‘What was it’, I asked, ‘that drew publicans to greyhound racing?’ It was a question that puzzled me ever since my young days when local publicans, most prominently Louis O’Mara, Barney Dunne, Michael Noonan and his younger brother Des, were involved in the sport. I could not remember a morning without witnessing greyhounds being walked to and from their training gallop in nearby fields on the Carlow Road. My question was addressed to Michael Noonan, now retired after a lifetime serving customers in his pub at Stanhope Street. Not even an unsurpassed knowledge of greyhound racing could give the answer to my question, but as Michael mused on the issue it struck me that perhaps the enclosed, almost claustrophobic working conditions of Irish pub life encouraged an interest in a sport which required regular, nearly daily, exercise of dogs in the Irish countryside.
Michael Noonan, now in his 82nd year, comes from a background immersed in greyhound racing. His Limerick based grandfather was involved with greyhounds and of course his father Michael is remembered while stationed as a Garda in Athy as a keen participant in the sport. It was Garda Michael Noonan’s good fortune to acquire a greyhound, which although only a moderate race dog subsequently became a famous and extremely valuable stud dog. ‘Bellas Prince’ was bought as a stud dog and Garda Noonan was in time able to retire and purchase a public house in Stanhope Street, such was the financial success resulting from ‘Bellas Prince’ stud career.
The pub was acquired in the mid 1940s and the Noonan family which lived in No. 3 St. Patrick’s Avenue moved to Stanhope Street. It would be the Noonan family home for the next 60 years or so. Michael, whom I had the pleasure of meeting last week, attended the local Christian Brothers School at a time when Brother Nelson was the superior. He played Gaelic football for the school team and togged out for Athy Gaelic Football Club at all levels from minor to senior grade. Michael’s success as a footballer was recognised by the Kildare County Board and he figured on Kildare County teams at minor, junior and senior levels. Michael later succumbed to approaches made by Rheban’s Club Secretary Tom Moore to transfer to Tom’s beloved Rheban G.F.C. How long that involvement lasted I forgot to ask but I am sure it was longer than the one year commitment which I gave to Rheban in my early playing days. Again my transfer from Athy to Rheban was at my Offaly Street neighbour’s suggestion, but not even good hearted Tom Moore felt it worthwhile to continue the alignment beyond 12 months so I soon ended back in Athy G.F.C.

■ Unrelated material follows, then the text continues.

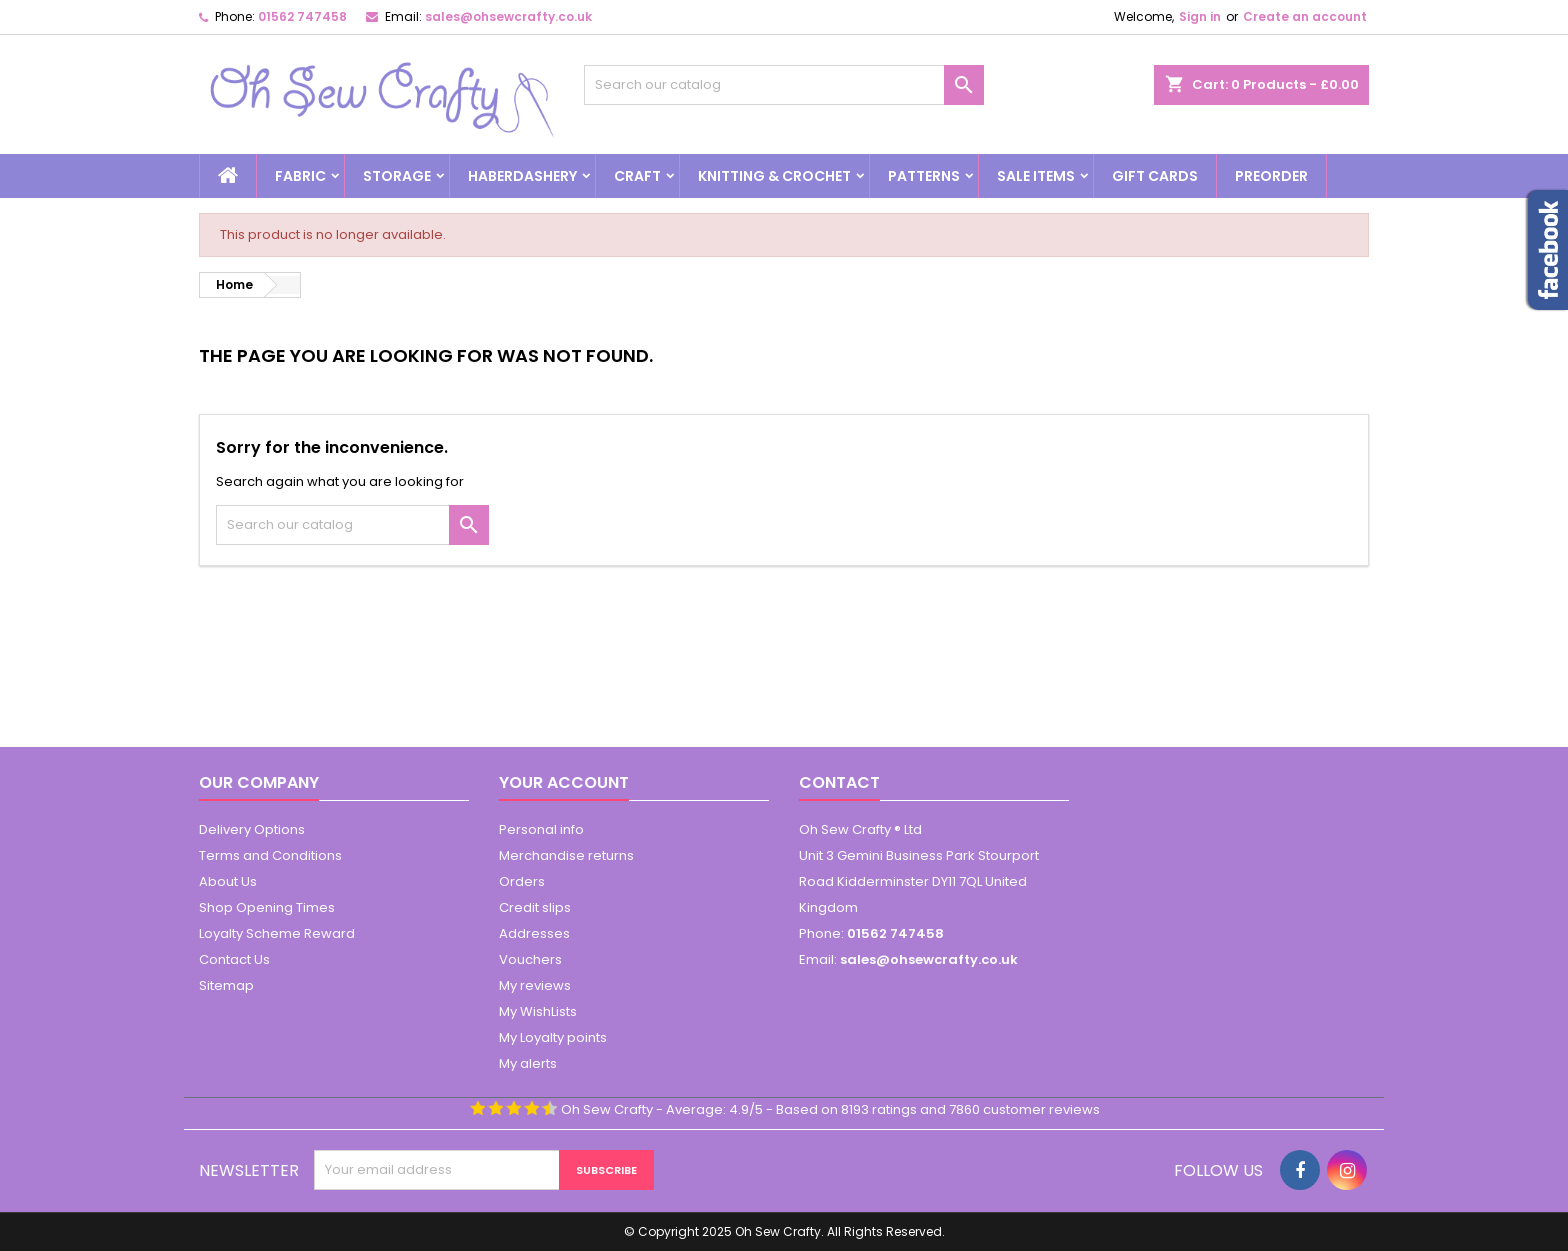 The image size is (1568, 1251). Describe the element at coordinates (267, 907) in the screenshot. I see `Shop Opening Times` at that location.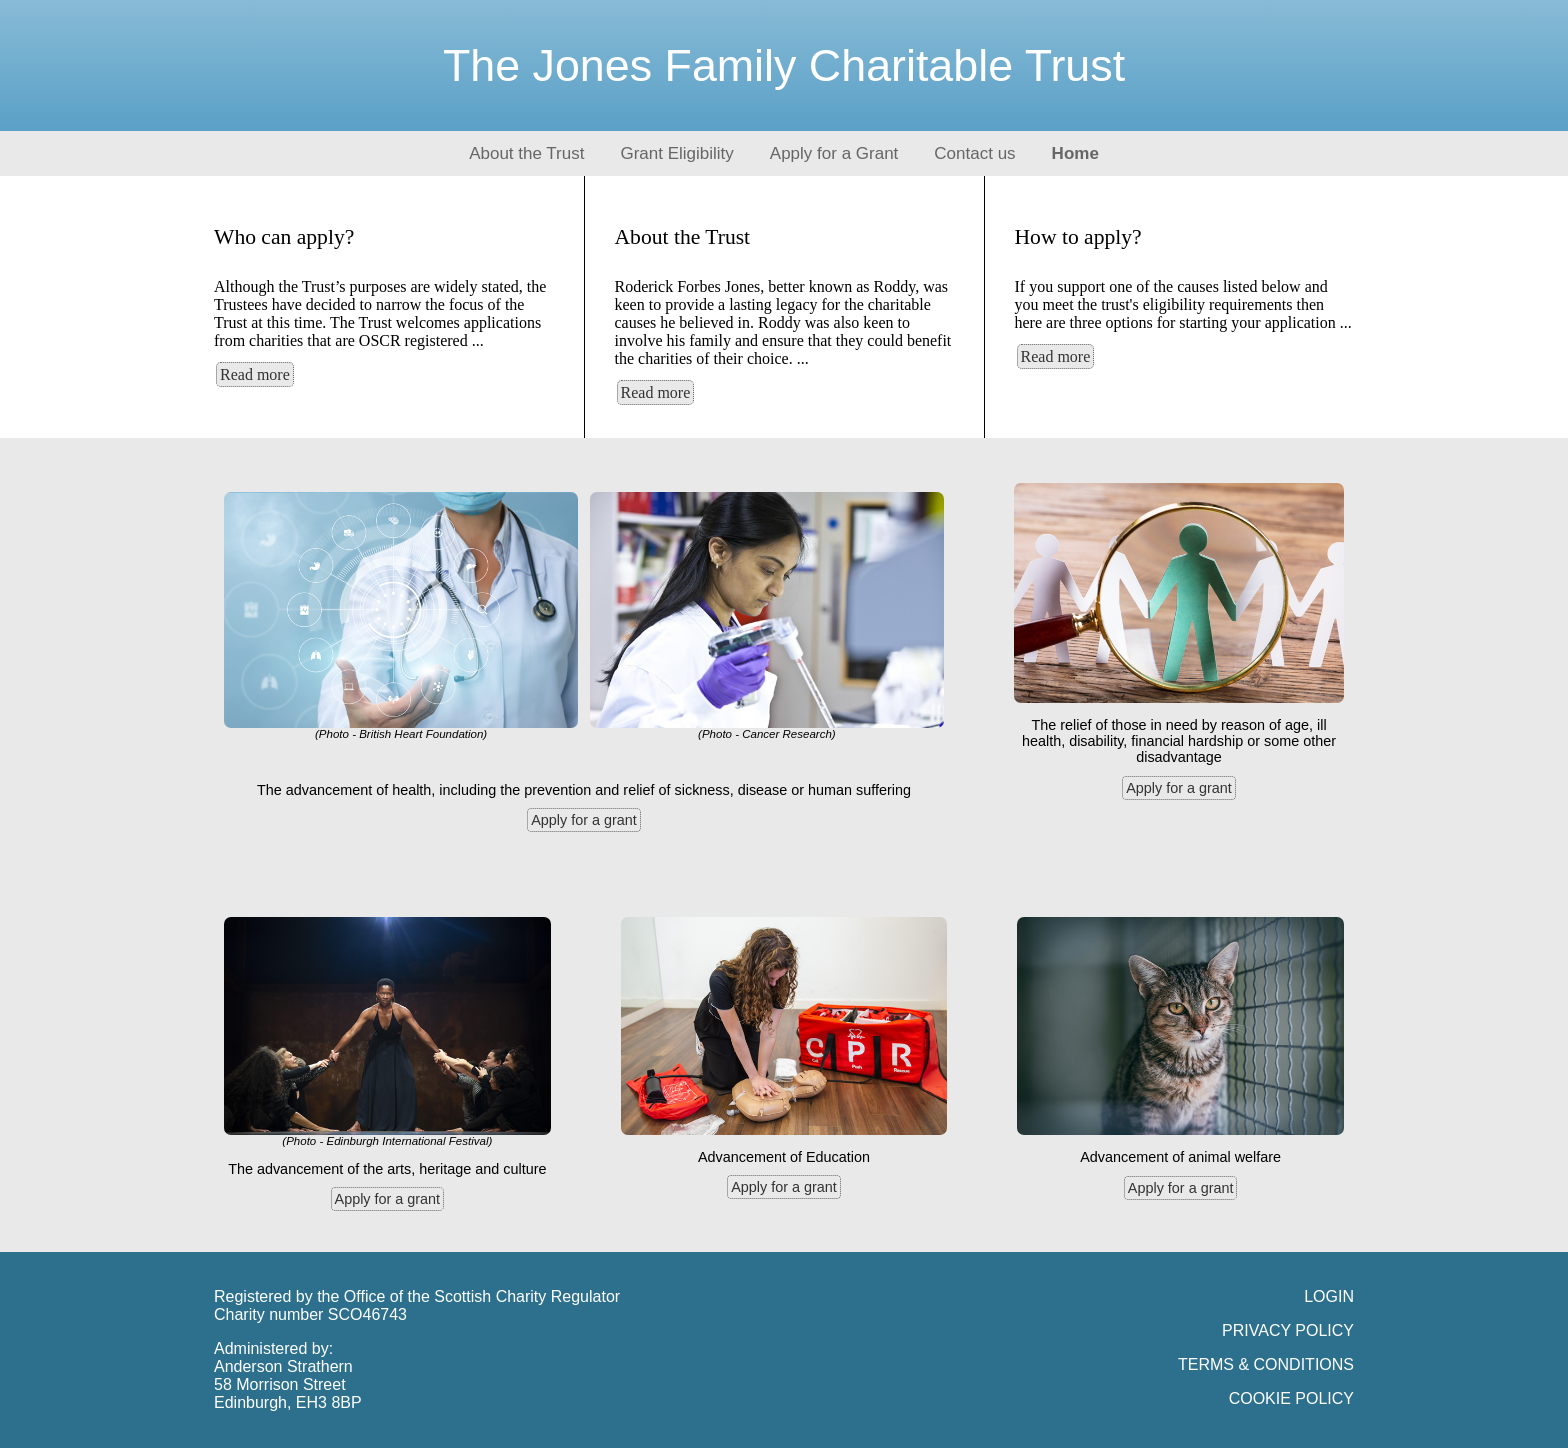 The height and width of the screenshot is (1448, 1568). I want to click on COOKIE POLICY, so click(1291, 1398).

Some years ago I took notice for the first time of Michael Noonan’s fine tenor voice. It was on an occasion in St. Dominic’s Church and prompted me to marvel at the quality of his singing which drew comparisons with another fine local singer, Charlie Prendergast. I discovered that Michael sang with the Dominican Church Choir for some years and occasionally with the choir of St. Michael’s Parish Church. He was also involved in a number of shows in the early 1960s, including the Shopkeepers Show put on in St. John’s Hall as part of the Church Development Fund campaign organised by the late Fr. Joe Corbett.
Michael spent his entire working life in the Stanhope Street pub, where a 24 hour day, 7 day week commitment was required. The publican’s life was never an easy one and the many changes we have seen in recent times in Athy’s bar business is an indication of the unforgiving demands of a job which makes no allowances for family or social life. Nevertheless Michael who retired six years ago has many happy memories of his long working life.
Michael’s wife Helen, formerly a Cullen from the Narraghmore area, showed me a number of photographs featuring Michael in his footballing days. One photograph was of particular interest and it accompanies this article. It shows what I believe were the victorious St. Joseph’s football team following its success in a street league competition run by Athy G.F.C. The photograph was dated 1949, but unfortunately the Geraldine Club’s records for that year are not available. A St. Joseph’s team from 1947 included Jim McEvoy, Joe O’Neill, Eamon Kavanagh and Michael Noonan, all of whom are seen in this photograph. Can anyone help to put names on the other players and spectators of 62 years ago?
Gaelic football and greyhound racing were a major part of Michael’s sporting and social life and they gave him great enjoyment and wonderful memories which he shared with me last week. His greatest joy is undoubtedly his family which now includes several grandchildren, in addition to his son, four daughters and his charming wife Helen.